Exercise requirements →
Look below for the line holding "Aug 4, 2012 - v20120802.0.0.2" and the line holding "hr5@tasolutions.in given mail". Repeat those two and everything between, exactly.
╭─ Data supplied
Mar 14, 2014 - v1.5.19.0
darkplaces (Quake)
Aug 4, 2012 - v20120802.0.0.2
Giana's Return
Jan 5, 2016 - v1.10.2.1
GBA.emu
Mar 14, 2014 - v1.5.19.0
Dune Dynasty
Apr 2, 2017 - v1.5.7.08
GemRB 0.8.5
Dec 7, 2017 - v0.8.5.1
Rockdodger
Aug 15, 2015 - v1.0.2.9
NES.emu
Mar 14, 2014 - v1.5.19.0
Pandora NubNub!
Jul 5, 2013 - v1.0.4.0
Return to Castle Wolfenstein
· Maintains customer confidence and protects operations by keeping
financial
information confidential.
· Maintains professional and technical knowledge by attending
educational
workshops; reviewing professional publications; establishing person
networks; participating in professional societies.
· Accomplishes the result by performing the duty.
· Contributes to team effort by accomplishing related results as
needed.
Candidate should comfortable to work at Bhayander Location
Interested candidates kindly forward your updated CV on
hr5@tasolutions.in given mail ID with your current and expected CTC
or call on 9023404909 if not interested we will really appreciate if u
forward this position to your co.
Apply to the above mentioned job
╰─
╭─ Data supplied
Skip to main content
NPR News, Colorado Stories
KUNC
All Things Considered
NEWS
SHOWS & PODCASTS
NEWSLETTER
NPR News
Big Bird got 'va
╰─
╭─ Data supplied
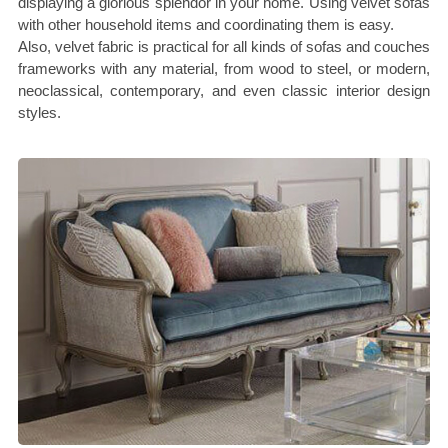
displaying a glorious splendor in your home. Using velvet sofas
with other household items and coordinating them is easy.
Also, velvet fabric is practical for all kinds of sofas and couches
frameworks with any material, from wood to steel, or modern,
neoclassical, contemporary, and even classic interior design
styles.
╰─
Answer for this exercise →
Aug 4, 2012 - v20120802.0.0.2
Giana's Return
Jan 5, 2016 - v1.10.2.1
GBA.emu
Mar 14, 2014 - v1.5.19.0
Dune Dynasty
Apr 2, 2017 - v1.5.7.08
GemRB 0.8.5
Dec 7, 2017 - v0.8.5.1
Rockdodger
Aug 15, 2015 - v1.0.2.9
NES.emu
Mar 14, 2014 - v1.5.19.0
Pandora NubNub!
Jul 5, 2013 - v1.0.4.0
Return to Castle Wolfenstein
· Maintains customer confidence and protects operations by keeping
financial
information confidential.
· Maintains professional and technical knowledge by attending
educational
workshops; reviewing professional publications; establishing person
networks; participating in professional societies.
· Accomplishes the result by performing the duty.
· Contributes to team effort by accomplishing related results as
needed.
Candidate should comfortable to work at Bhayander Location
Interested candidates kindly forward your updated CV on
hr5@tasolutions.in given mail ID with your current and expected CTC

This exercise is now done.